[[ Information given, beginning ]]
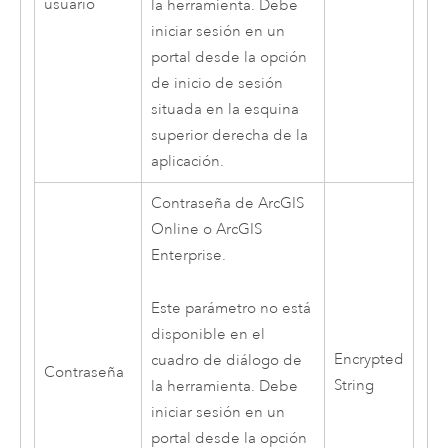
usuario
la herramienta. Debe
iniciar sesión en un
portal desde la opción
de inicio de sesión
situada en la esquina
superior derecha de la
aplicación.
Contraseña de
ArcGIS
Online
o
ArcGIS
Enterprise
.
Este parámetro no está
disponible en el
Encrypted
cuadro de diálogo de
Contraseña
String
la herramienta. Debe
iniciar sesión en un
portal desde la opción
[[ Information given, end ]]
Would you restate the records above word for word and exclude the pictures?

§ **Answer space**
usuario
la herramienta. Debe
iniciar sesión en un
portal desde la opción
de inicio de sesión
situada en la esquina
superior derecha de la
aplicación.
Contraseña de
ArcGIS
Online
o
ArcGIS
Enterprise
.
Este parámetro no está
disponible en el
Encrypted
cuadro de diálogo de
Contraseña
String
la herramienta. Debe
iniciar sesión en un
portal desde la opción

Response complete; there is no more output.